Absa will announce its new CEO in the next six weeks, amid longrunning speculation that Reserve Bank Deputy Governor Daniel Mminele will replace Maria Ramos as Absa CEO.
The Reserve Bank on Thursday announced that Mminele, 54, intends to retire from bank when his second term as deputy governor ends on Sunday.
Absa spokesperson Phumza Macanda said “as a rule” the company does not comment on speculation.
“Regarding the timing of the announcement of the new CEO, Chair of the Board Wendy Lucas-Bull has said that the announcement will be made at or by the time we publish our interim results,” Macanda told Business Insider South Africa. Absa’s interim results are expected on 13 August.
Mminele was first mentioned as a possible replacement for Ramos in February when she announced she’d be retiring after a decade as CEO.
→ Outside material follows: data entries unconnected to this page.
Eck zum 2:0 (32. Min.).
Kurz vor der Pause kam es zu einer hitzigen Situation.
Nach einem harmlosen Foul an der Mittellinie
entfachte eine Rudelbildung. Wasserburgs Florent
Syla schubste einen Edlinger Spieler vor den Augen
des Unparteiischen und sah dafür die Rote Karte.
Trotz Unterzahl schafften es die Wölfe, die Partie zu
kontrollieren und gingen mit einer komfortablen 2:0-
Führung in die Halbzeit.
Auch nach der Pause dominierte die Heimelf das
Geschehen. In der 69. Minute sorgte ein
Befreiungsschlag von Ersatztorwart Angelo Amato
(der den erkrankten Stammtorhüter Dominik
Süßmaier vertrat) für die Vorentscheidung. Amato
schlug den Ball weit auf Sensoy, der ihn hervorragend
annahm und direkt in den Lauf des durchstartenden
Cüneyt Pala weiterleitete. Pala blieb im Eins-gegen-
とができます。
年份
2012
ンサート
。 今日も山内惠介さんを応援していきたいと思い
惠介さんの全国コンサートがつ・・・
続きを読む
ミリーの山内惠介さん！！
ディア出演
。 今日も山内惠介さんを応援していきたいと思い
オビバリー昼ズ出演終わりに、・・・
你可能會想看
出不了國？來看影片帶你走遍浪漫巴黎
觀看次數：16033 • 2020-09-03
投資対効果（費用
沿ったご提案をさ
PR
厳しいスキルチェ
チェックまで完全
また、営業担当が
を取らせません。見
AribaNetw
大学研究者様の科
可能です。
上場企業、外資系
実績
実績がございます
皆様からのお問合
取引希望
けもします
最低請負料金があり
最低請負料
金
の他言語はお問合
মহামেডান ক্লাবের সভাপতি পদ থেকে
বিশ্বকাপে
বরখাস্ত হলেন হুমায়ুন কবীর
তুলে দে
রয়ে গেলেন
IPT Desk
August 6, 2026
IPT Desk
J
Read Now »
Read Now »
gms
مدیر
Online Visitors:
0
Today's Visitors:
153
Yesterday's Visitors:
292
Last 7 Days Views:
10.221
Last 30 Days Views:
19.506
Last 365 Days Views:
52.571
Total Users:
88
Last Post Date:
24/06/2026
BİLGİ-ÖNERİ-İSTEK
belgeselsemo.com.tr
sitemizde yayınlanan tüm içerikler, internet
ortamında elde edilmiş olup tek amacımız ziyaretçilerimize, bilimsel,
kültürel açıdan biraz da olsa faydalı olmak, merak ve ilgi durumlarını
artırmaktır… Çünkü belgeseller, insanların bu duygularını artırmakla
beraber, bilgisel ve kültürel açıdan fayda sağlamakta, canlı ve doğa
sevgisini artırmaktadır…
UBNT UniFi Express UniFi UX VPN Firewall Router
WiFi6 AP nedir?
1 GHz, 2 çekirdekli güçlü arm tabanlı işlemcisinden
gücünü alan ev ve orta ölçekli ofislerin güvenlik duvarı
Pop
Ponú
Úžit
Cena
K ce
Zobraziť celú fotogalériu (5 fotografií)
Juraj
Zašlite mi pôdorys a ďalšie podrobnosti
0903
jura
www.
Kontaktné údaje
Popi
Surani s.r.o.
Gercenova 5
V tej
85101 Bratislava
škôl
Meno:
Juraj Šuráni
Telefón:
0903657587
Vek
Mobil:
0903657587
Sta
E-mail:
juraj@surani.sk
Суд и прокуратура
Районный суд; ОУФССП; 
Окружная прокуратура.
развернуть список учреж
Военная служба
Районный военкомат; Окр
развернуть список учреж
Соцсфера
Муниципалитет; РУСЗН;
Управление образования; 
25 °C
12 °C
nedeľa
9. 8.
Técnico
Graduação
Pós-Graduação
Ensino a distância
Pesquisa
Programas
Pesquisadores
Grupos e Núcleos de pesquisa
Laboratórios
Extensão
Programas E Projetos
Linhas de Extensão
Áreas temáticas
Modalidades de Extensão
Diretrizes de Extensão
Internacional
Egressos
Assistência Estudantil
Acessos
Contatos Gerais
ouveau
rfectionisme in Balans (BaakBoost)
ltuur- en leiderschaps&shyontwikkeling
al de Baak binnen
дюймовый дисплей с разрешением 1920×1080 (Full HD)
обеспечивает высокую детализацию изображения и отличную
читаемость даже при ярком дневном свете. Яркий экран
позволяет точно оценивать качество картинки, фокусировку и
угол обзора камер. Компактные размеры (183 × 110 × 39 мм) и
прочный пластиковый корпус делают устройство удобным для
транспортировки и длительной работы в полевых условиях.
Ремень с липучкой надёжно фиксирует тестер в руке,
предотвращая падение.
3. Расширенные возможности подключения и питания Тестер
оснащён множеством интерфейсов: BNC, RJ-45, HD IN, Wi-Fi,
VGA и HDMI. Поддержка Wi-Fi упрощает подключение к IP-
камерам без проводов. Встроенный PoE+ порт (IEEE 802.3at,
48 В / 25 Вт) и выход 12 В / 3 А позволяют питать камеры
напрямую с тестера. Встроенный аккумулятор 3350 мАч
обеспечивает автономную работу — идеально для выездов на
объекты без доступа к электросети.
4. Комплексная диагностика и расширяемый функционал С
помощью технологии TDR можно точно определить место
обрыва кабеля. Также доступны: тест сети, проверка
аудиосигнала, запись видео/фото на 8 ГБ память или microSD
At the time, Ramos was replaced by René van Wyk as interim CEO, a former colleague of Mminele’s at the Reserve Bank.
More about Mminele
He was born in 1965 in Phalaborwa, but went to school in Germany and received a degree from London Guildhall University.
After working in the banking sector in the UK and Germany, he returned to South Africa in 1995 to join Commerzbank in Johannesburg. He then briefly worked at African Merchant Bank, before before joining the Reserve Bank in September 1999.
He served in the bank’s financial markets and international banking departments, before being appointed as deputy governor responsible for financial markets and international economic relations.
Mminele is married with two children.
In January 2018, German President Frank-Walter Steinmeier bestowed the Great Order of Merit to Mminele for his work in furthering German-South African relations.
The Great Order of Merit is the highest tribute Germany can pay to an individual for services to the country.
According to a Pretoria News article, the German ambassador in South Africa described him as being half-German in “his life and his heart”. The newspaper reports that he is known in the Reserve Bank as “the German” because of his punctuality and precision.
Absa has said a permanent CEO will take the role next year. Mminele needs to serve a six-month “cooling off” period following his resignation from the central bank.
If appointed by Absa, he would be the bank’s first black CEO.